EXTRACTED MATERIAL:
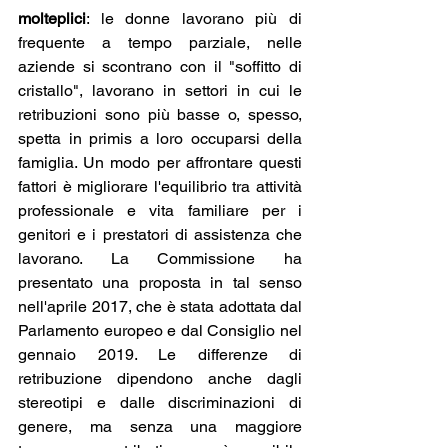
molteplici
: le donne lavorano più di 
frequente a tempo parziale, nelle 
aziende si scontrano con il "soffitto di 
cristallo", lavorano in settori in cui le 
retribuzioni sono più basse o, spesso, 
spetta in primis a loro occuparsi della 
famiglia. Un modo per affrontare questi 
fattori è migliorare l'equilibrio tra attività 
professionale e vita familiare per i 
genitori e i prestatori di assistenza che 
lavorano. La Commissione ha 
presentato una proposta in tal senso 
nell'aprile 2017, che è stata adottata dal 
Parlamento europeo e dal Consiglio nel 
gennaio 2019. Le differenze di 
retribuzione dipendono anche dagli 
stereotipi e dalle discriminazioni di 
genere, ma senza una maggiore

GOAL OF THE EXERCISE: Find the lines above that hold "lavorano", then copy each of them.

ANSWER FOR THE TASK:
: le donne lavorano più di 
cristallo", lavorano in settori in cui le 
lavorano. La Commissione ha 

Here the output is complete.